Hassan Rouhani, le président iranien, pendant un discours télévisé à Téhéran, le 20 mai 2017. (Crédit : Atta Kenare/AFP)
Hassan Rouhani, le président iranien, pendant un discours télévisé à Téhéran, le 20 mai 2017. (Crédit : Atta Kenare/AFP)

Le président iranien Hassan Rouhani, très critiqué pour ne pas avoir désigné de femmes ministres, a nommé deux vice-présidentes et une femme comme assistante spéciale, a rapporté mercredi le site du gouvernement.

Massoumeh Ebtekar a été nommée vice-présidente chargée des femmes et de la famille, Laya Joneydi vice-présidente chargée des « questions juridiques » et Shahindokht Mollaverdi assistante spéciale chargée des « droits citoyens ».
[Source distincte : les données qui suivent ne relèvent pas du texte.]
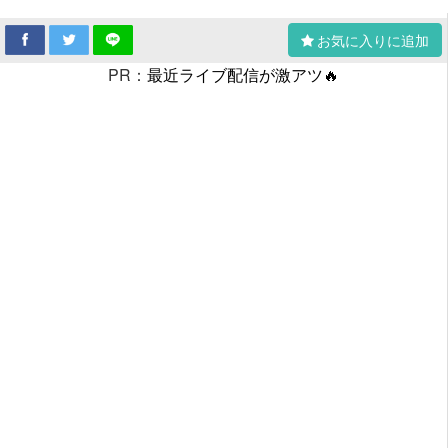
お気に入りに追加
PR：
最近ライブ配信が激アツ🔥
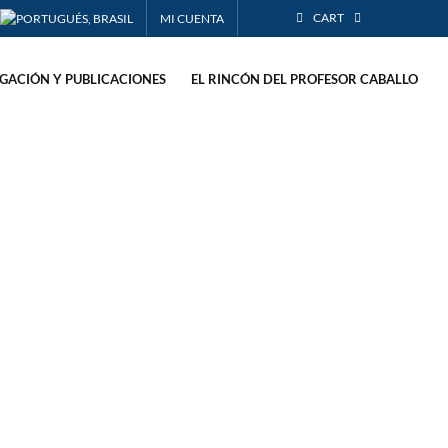
CART
MI CUENTA
IGACIÓN Y PUBLICACIONES
EL RINCÓN DEL PROFESOR CABALLO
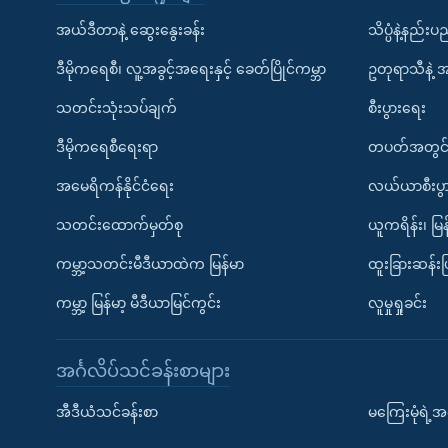
အယ်ဒီတာနဲ့ ဆွေးနွေးခန်း
သိပ္ပံနဲ့နည်း
ဒီမိုကရေစီ၊ လူ့အခွင့်အရေးနှင့် ခေတ်ပြိုင်ကမ္ဘာ
ဥတုရာသီနဲ့ 
သတင်းသုံးသပ်ချက်
စီးပွားရေး
ဒီမိုကရေစီရေးရာ
တပတ်အတွင်
အမေရိကန်နိုင်ငံရေး
လယ်ယာစီးပွ
သတင်းထောက်မှတ်စု
ယူကရိန်း၊ မြန
ကမ္ဘာ့သတင်းမီဒီယာထဲက မြန်မာ
ထူးခြားဆန်း
ကမ္ဘာ့ မြန်မာ့ မီဒီယာမြင်ကွင်း
လူမှုရှုခင်း
အင်္ဂလိပ်သင်ခန်းစာများ
အီဒီယံသင်ခန်းစာ
မကြေးမုံရဲ့အင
Le cabinet élargi comprend donc une femme de moins que le cabinet sortant, qui comptait trois vice-présidentes et une assistante spéciale.

Un ministre et huit vice-présidents doivent encore être désignés mais il ne s’agira a priori pas de femmes.

Contrairement aux ministres, les vice-présidents n’ont pas besoin d’obtenir la confiance du parlement, qui doit se prononcer à partir de mardi sur chaque ministre pressenti.

Le président Rouhani a été vivement critiqué, notamment par les réformateurs, pour ne pas avoir nommé de femmes à des postes ministériels et ne pas avoir rajeuni son cabinet.

« Félicitations pour la nomination massive de sunnites [qui forment moins de 10 % de la population, ndlr], de femmes et de jeunes dans le gouvernement », a ainsi ironisé dans un tweet le réalisateur Hossein Dehbashi, qui avait pris une part active dans la première campagne présidentielle de Rouhani en 2013 mais qui a multiplié les critiques ces dernières années contre lui.

« Nous nous attendions à la nomination d’une femme au moins », avait déclaré mardi Mohammad Reza Aref, chef de file des députés réformateurs au Parlement.

Il a souligné, selon les médias iraniens, que la délégation de la cheffe de la diplomatie européenne Federica Mogherini, venue à Téhéran samedi pour assister à la cérémonie d’investiture du président Rouhani, ne comprenait pratiquement que « des femmes, ce qui était lourd de signification ».

Des députés réformateurs ont affirmé que plusieurs ministres pressentis pourraient ne pas obtenir la confiance du parlement.